You'd need to track running jobs, wait when at the limit, and start new jobs as others complete. That's 20-30 lines of infrastructure code that has nothing to do with your science. And you'd have to maintain it, debug it, and hope it works correctly under all conditions.


1.6. Adding Aggregation

Real pipelines need a final aggregation step - collecting QC metrics from all samples into a summary report. MultiQC does this, but integrating it with parallel bash processing is tricky.

The Problem

Your parallel script launches all samples with & and waits for completion with wait. But wait only tells you when jobs finish - not which ones succeeded. To run MultiQC, you need to:

  1. Track which samples completed successfully
  2. Collect the right output files from each tool
  3. Handle partial failures gracefully

A Simple (Fragile) Approach

Add MultiQC after the wait:

bash/pipeline_parallel.sh
wait
echo "All samples complete. Running MultiQC..."

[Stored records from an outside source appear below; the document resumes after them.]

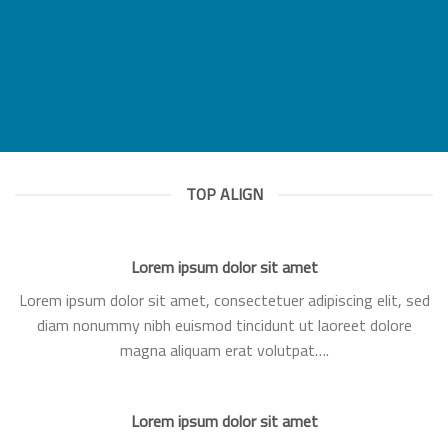
TOP ALIGN
Lorem ipsum dolor sit amet
Lorem ipsum dolor sit amet, consectetuer adipiscing elit, sed
diam nonummy nibh euismod tincidunt ut laoreet dolore
magna aliquam erat volutpat….
Lorem ipsum dolor sit amet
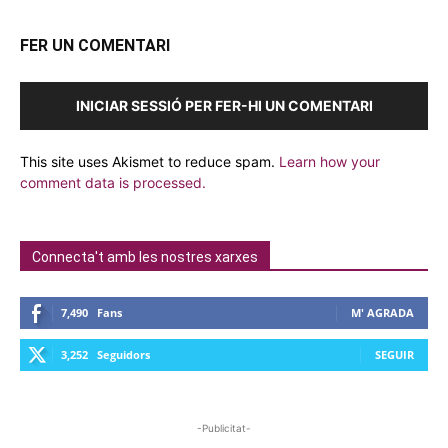
FER UN COMENTARI
INICIAR SESSIÓ PER FER-HI UN COMENTARI
This site uses Akismet to reduce spam.
Learn how your
comment data is processed.
Connecta't amb les nostres xarxes
7,490
Fans
M' AGRADA
3,252
Seguidors
SEGUIR
-Publicitat-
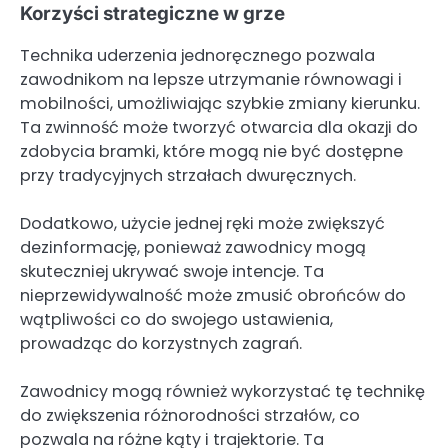
Korzyści strategiczne w grze
Technika uderzenia jednoręcznego pozwala
zawodnikom na lepsze utrzymanie równowagi i
mobilności, umożliwiając szybkie zmiany kierunku.
Ta zwinność może tworzyć otwarcia dla okazji do
zdobycia bramki, które mogą nie być dostępne
przy tradycyjnych strzałach dwuręcznych.
Dodatkowo, użycie jednej ręki może zwiększyć
dezinformację, ponieważ zawodnicy mogą
skuteczniej ukrywać swoje intencje. Ta
nieprzewidywalność może zmusić obrońców do
wątpliwości co do swojego ustawienia,
prowadząc do korzystnych zagrań.
Zawodnicy mogą również wykorzystać tę technikę
do zwiększenia różnorodności strzałów, co
pozwala na różne kąty i trajektorie. Ta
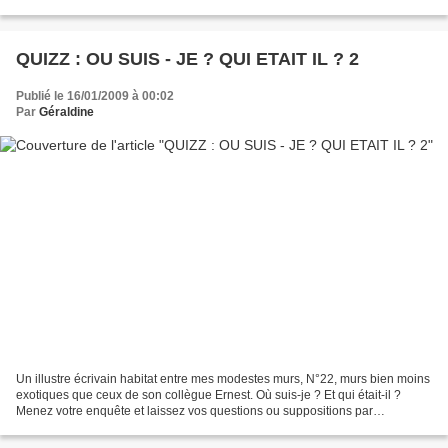
lance donc aussi ce fameux...
QUIZZ : OU SUIS - JE ? QUI ETAIT IL ? 2
Publié le 16/01/2009 à 00:02
Par
Géraldine
Un illustre écrivain habitat entre mes modestes murs, N°22, murs bien moins
exotiques que ceux de son collègue Ernest. Où suis-je ? Et qui était-il ?
Menez votre enquête et laissez vos questions ou suppositions par
commentaire, je me ferais un plaisir...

# Collect outputs - assumes everything succeeded
multiqc results/fastqc results/fastp results/salmon -o results/multiqc

This works if everything succeeds, but breaks silently on partial failures - MultiQC runs on whatever files exist, potentially giving you an incomplete report without warning.

A Robust Approach (More Code)

Proper aggregation requires tracking job status:

declare -A job_status
for sample_id in "${samples[@]}"; do
    process_sample "$sample_id" &
    pids[$sample_id]=$!
done

# Wait and track success/failure
for sample_id in "${!pids[@]}"; do
    if wait ${pids[$sample_id]}; then
        job_status[$sample_id]="success"
    else
        job_status[$sample_id]="failed"
        echo "WARNING: $sample_id failed"
    fi
done

# Only aggregate successful samples
successful_dirs=""
for sample_id in "${!job_status[@]}"; do
    if [[ ${job_status[$sample_id]} == "success" ]]; then
        successful_dirs+=" results/salmon/$sample_id"
    fi
done

multiqc results/fastqc results/fastp $successful_dirs -o results/multiqc

That's another 20+ lines of infrastructure code for something that should be simple: "run this after everything else finishes."


1.7. The Pain Points

We won't implement these, but consider what you'd need for a production-ready pipeline:

Failure Recovery

If Salmon fails on sample 47 of 50, what happens?

  • With set -e, everything stops immediately
  • You have no record of which 46 samples completed successfully
  • To resume, you'd need to manually figure out what finished and what didn't
  • Implementing proper checkpoint logic would add 40+ lines of file-based state tracking

Reproducibility

When your colleague tries to run your script:

salmon: command not found

They need to replicate your exact conda environment - same tool versions, same dependencies.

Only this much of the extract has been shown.